Vem tudo
isto a propósito do comentário de Francisco Louçã, na SIC Notícias, e de um
manifesto por mudanças de fundo num sistema político cristalizado.
O antigo
coordenador do Bloco de Esquerda entregou-se a um exercício de desclassificação
dos subscritores daquele manifesto, uma técnica clássica quando o que se
pretende é evitar a discussão substantiva das propostas.
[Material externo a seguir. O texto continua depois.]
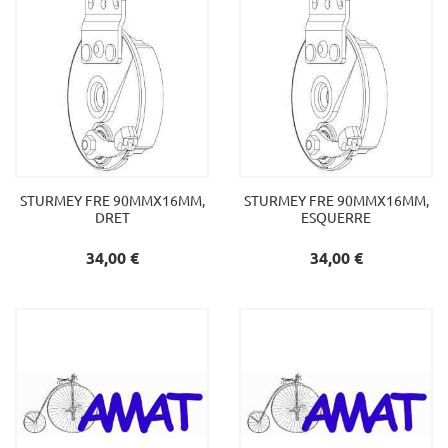
STURMEY FRE 90MMX16MM,
STURMEY FRE 90MMX16MM,
DRET
ESQUERRE
Preu
Preu
34,00 €
34,00 €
Os seus autores não seriam
pois dignos de crédito; uns porque oriundos do Estado Novo, outros porque foram
expressão do omnipresente bloco central.
E o tom foi
este, as propostas a merecerem-lhe apenas breves considerações de olímpico
desprezo. Listas de independentes à Assembleia da República? Em teoria até sim,
mas cuidado com esses independentes trânsfugas, presas fáceis de uma qualquer
máfia. Círculos uninominais? Seriam o Cavalo-de-Tróia do caciquismo e demais
práticas de cooptação do deputado, que se quer acima de tudo em reverência ao
chefe partidário. Primárias nos partidos? Aqui-d’el-rei que vêm aí os acólitos do Menezes votar em força nas
eleições do CDS! Referendo? Mas que ignorância a dos autores do manifesto, que
não sabem que a Constituição não
permite tais veleidades! E na sacrossanta Constituição da República não se
toca.
Nada de
novo. Louçã é um homem da esquerda portuguesa, cujo pensamento ideológico foi
moldado pelas práticas políticas dos anos 70. E aí, o partido, por minúsculo
que fosse, era tudo.
Salazar
dizia-nos que não estávamos preparados para a democracia e que os comunistas acabariam
por tomar conta de tudo. Louçã diz-nos que não estamos preparados para exercer
a democracia fora das baias dos partidos. Ou não fosse um dirigente partidário
com muitos anos disto.
Nos vários domínios
da existência, não raro sou prisioneiro de ilusões. E o Bloco de Esquerda foi
uma delas. Sentia-o mais movimento e menos partido. Que ia no sentido de uma
cada vez maior abertura à sociedade. Era esse o olhar da minha condição de
simpatizante da causa.
A realidade
mostrou-me algo de muito diferente: hoje o BE
é um partido cada vez mais fechado sobre si mesmo. Em torno de um aparelho
risível formado pelas sobras da UDP e do PSR. Percebe-se porquê.
Os pais
fundadores da nossa Constituição de Abril
decidiram tudo depositar nos partidos. Deram-lhes o monopólio da democracia,
pouco ou nada sobrando para os cidadãos. E Louçã gosta das coisas assim.
PS. Não
interpretem isto como um apelo à extinção dos partidos, apenas sinto que estes
são cada vez mais incapazes de produzir lideranças e quadros capazes para fazer
face ao tempo da crise. Sim, não há democracia sem partidos. Mas a democracia
também precisas de outras coisas mais.